Please report every line in the entries that contains the string "Windows密码修改".

[PROVIDED DATA]
========

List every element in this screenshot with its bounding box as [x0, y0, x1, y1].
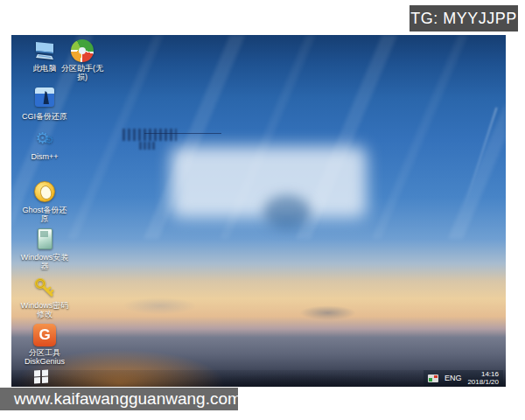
- start-button[interactable]: [34, 369, 48, 383]
- tray-clock[interactable]: 14:16 2018/1/20: [467, 370, 499, 386]
- language-indicator[interactable]: ENG: [444, 374, 462, 382]
- icon-label-line2: DiskGenius: [20, 357, 69, 366]
- desktop-icon-windows-installer[interactable]: Windows安装器: [20, 228, 69, 270]
- system-tray: ENG 14:16 2018/1/20: [424, 370, 503, 386]
- windows-pe-desktop: 此电脑 分区助手(无损) CGI备份还原 ⚙⚙ Dism++ Ghost备份还原…: [11, 35, 506, 387]
- icon-label: Dism++: [31, 152, 58, 161]
- icon-label: 分区助手(无损): [61, 64, 103, 81]
- desktop-icon-diskgenius[interactable]: G 分区工具 DiskGenius: [20, 324, 69, 366]
- tray-date: 2018/1/20: [467, 378, 499, 386]
- tray-time: 14:16: [467, 370, 499, 378]
- ime-keyboard-icon[interactable]: [428, 374, 438, 382]
- screenshot-root: TG: MYYJJPP 此电脑 分区助手(无损): [0, 0, 525, 420]
- blurred-blob: [263, 195, 311, 228]
- cgi-backup-icon: [35, 88, 54, 107]
- icon-label: 此电脑: [33, 64, 57, 73]
- icon-label: Windows密码修改: [21, 301, 69, 318]
- icon-label: CGI备份还原: [22, 112, 67, 121]
- blurred-watermark: [122, 129, 177, 141]
- desktop-icon-ghost-backup[interactable]: Ghost备份还原: [20, 180, 69, 223]
- desktop-icon-cgi-backup[interactable]: CGI备份还原: [20, 86, 69, 121]
- windows-installer-icon: [38, 228, 52, 249]
- tg-contact-badge: TG: MYYJJPP: [410, 5, 518, 32]
- icon-label: 分区工具: [29, 348, 60, 357]
- desktop-icon-dism[interactable]: ⚙⚙ Dism++: [20, 128, 69, 161]
- ghost-backup-icon: [34, 181, 55, 202]
- taskbar: ENG 14:16 2018/1/20: [11, 370, 506, 387]
- website-url-badge: www.kaifawangguanwang.com: [0, 388, 238, 410]
- diskgenius-icon: G: [33, 324, 56, 346]
- desktop-icon-windows-password[interactable]: Windows密码修改: [20, 276, 69, 318]
- partition-assistant-icon: [71, 39, 94, 62]
- blurred-watermark-line2: [139, 142, 155, 150]
- icon-label: Ghost备份还原: [22, 206, 66, 223]
- watermark-strike-line: [144, 133, 221, 134]
- windows-logo-icon: [34, 370, 40, 376]
- desktop-icon-partition-assistant[interactable]: 分区助手(无损): [58, 39, 107, 81]
- this-pc-icon: [33, 39, 56, 62]
- key-icon: [33, 276, 56, 299]
- dism-gears-icon: ⚙⚙: [33, 128, 56, 150]
- icon-label: Windows安装器: [21, 253, 69, 270]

========

[TASK SOLUTION]
- icon-label: Windows密码修改: [21, 301, 69, 318]
- desktop-icon-windows-password[interactable]: Windows密码修改: [20, 276, 69, 318]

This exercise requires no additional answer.